Tandem repeats across whole chromosomes were first detected using the Tandem Repeats Finder (TRF) program version 4.0 [35]. Tandem Repeats Finder is an application for finding tandem repeats in DNA sequences, that employs a stochastic model of repeats and associated statistical detection criteria. We scanned CpG Islands in genomic sequences using the Takai and Jones algorithm [26], which is optimized for searching CpG Islands (CGI) in whole genomes. Its search criteria are GC content ≥ 55%, ObsCpG/ExpCpG≥0.65, and length ≥ 500 bp. Based on this algorithm, we used eight iterative steps to scan all the possible CGI in each genome as follows: (1) Set a window size of 125 bases at the start position of a sequence and calculate GC content (%) and ObsCpG/ExpCpG in the first window. Here, ObsCpG/ExpCpG = NCpG/(NC × NG) × N where NCpG, NC, NG, and N are, respectively, the number of dinucleotide CpGs, nucleotide Cs, nucleotide Gs, and all nucleotides (A, C, G, and T) in the sequence (i.e., 0 nucleotides). Shift the window 1 base each time until the window meets the criteria for a CGI. (2) Once a seed window (i.e., it meets the criteria) is found, move the window 150 bases forward and then evaluate the new window again. (3) Repeat step 2 until the window does not meet the criteria. (4) Shift the last window in steps of 1 base each time towards the 5' end until it meets the criteria again. (5) Evaluate the whole segment (i.e., from the start position of the seed window to the end position of the current window). If it does not meet the criteria, trim 1 base from each side until it meets the criteria. (6) Connect two individual CGI fragments if less than 100 bases separate them. (7) Repeat step 5 to evaluate the new sequence segment until it meets the criteria. (8) Reset start position immediately after the CGI identified at step 7 and go to step 1.

### Statistical analysis

The statistical significance of the features described above was calculated by measuring the average and distribution of curvature along the genome, as well as CpG and repeat numbers in non-overlapping windows along the genome.

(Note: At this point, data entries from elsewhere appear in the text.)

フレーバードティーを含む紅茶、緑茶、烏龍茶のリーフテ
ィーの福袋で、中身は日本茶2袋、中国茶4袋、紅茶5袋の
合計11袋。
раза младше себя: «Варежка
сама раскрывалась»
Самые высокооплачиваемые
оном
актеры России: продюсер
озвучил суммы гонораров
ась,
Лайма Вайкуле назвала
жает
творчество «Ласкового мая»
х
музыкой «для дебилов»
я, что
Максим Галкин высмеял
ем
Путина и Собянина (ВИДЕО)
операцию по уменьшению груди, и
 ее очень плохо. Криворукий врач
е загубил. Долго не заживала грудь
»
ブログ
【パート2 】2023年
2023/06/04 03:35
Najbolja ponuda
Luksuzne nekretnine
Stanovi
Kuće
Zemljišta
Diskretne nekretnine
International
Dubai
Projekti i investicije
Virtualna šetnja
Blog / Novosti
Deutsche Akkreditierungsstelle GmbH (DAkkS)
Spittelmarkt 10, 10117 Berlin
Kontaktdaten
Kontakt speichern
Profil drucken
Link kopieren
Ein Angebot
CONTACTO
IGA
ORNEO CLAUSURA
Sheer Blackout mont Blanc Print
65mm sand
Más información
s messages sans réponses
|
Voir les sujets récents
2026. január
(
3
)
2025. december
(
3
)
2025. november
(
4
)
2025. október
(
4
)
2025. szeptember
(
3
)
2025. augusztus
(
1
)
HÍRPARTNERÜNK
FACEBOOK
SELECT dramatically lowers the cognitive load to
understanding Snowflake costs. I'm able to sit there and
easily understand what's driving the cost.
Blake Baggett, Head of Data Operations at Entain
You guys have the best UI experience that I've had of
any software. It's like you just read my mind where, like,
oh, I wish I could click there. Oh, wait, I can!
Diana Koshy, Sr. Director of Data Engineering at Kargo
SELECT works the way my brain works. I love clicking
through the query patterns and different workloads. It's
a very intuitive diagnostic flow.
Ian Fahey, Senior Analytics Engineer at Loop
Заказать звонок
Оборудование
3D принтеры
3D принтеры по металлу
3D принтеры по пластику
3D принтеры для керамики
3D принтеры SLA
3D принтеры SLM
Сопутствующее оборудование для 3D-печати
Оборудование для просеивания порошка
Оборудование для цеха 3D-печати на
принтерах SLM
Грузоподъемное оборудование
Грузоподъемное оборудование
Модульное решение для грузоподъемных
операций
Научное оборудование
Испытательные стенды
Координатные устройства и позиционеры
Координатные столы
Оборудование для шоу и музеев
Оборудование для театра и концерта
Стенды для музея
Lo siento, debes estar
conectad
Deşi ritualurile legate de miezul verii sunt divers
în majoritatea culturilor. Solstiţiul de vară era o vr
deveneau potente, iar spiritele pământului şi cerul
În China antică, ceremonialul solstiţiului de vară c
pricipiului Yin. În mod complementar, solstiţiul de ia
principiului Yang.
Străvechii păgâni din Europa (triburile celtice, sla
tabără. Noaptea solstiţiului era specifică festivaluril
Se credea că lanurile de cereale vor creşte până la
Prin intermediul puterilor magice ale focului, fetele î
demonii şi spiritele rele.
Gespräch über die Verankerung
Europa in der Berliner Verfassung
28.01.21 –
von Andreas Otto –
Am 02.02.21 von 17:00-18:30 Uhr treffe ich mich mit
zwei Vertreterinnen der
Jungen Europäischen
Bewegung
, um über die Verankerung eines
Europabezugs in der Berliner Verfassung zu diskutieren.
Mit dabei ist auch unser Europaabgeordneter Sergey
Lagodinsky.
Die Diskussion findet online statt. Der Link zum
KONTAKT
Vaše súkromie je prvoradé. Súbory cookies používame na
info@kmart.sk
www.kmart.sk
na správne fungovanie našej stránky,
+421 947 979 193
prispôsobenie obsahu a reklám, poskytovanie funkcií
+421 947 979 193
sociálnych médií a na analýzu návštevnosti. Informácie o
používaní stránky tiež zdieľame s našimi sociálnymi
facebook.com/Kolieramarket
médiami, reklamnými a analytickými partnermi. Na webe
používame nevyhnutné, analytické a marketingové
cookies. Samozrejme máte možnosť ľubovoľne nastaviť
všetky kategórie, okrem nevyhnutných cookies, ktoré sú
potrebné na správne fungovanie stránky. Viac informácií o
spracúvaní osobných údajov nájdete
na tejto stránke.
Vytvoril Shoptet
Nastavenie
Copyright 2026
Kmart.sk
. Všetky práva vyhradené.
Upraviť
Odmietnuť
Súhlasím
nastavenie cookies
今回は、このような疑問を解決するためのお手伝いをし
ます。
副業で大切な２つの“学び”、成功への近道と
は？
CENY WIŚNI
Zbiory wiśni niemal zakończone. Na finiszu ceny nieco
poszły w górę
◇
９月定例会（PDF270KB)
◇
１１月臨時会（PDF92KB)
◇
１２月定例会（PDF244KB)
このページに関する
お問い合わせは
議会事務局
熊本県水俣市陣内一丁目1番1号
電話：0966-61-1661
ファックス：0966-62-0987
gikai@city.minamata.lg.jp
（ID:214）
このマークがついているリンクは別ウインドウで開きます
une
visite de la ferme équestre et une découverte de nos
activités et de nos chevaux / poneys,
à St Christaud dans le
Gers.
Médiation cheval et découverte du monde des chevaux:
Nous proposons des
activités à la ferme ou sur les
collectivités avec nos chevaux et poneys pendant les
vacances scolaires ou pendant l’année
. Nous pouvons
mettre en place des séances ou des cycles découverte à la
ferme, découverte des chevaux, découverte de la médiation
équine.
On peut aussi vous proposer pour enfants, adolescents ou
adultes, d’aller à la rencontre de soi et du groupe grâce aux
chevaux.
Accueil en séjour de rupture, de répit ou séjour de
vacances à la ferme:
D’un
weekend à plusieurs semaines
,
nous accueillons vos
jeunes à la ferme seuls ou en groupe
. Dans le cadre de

These distributions were used to calculate the SD, and significant features were selected by setting a threshold on the value corresponding to 3 SD. Features with values above this threshold were collected as significant (Table 2). The z-score, calculated by subtracting the average from the peak value, and dividing by the SD, gives a measure of the statistical distance between the observed feature and the natural average, and can be expressed as a probability.

A modified Markov-chain permutation process was used to obtain permuted chromosomes that conserve dinucleotide and trinucleotide distributions; the chromosome DNA sequence was split into all dimers (in 2 phases) and all trimers (in 3 phases), and the set of dinucleotides or trinucleotides was shuffled. The permuted chromosomes obtained in this manner were subjected to the same analysis as the natural chromosomes. No statistically significant features were identifiable in these permuted cases. In the additional file 2 "Markov-plots", figure S1 presents an overlay of curvature plots for a natural and trinucleotide-permuted chromosome.

### Integrated plotting of the curvature, repeats and CpG islands

Integrated results of the three analyses mentioned above for the 12 and 5 chromosomes of rice and Arabidopsis, respectively, were drawn in individual and combined-plots, using the freely distributed **Gnuplot** program http://www.gnuplot.info/ in individual and mixed plots based on different parameters. Perl scripts for extracting proper data from source result files and generating plots were developed in-house. Gnuplot parameters were automatically set and final plots saved in png format. The source code of all Perl scripts is freely available upon request.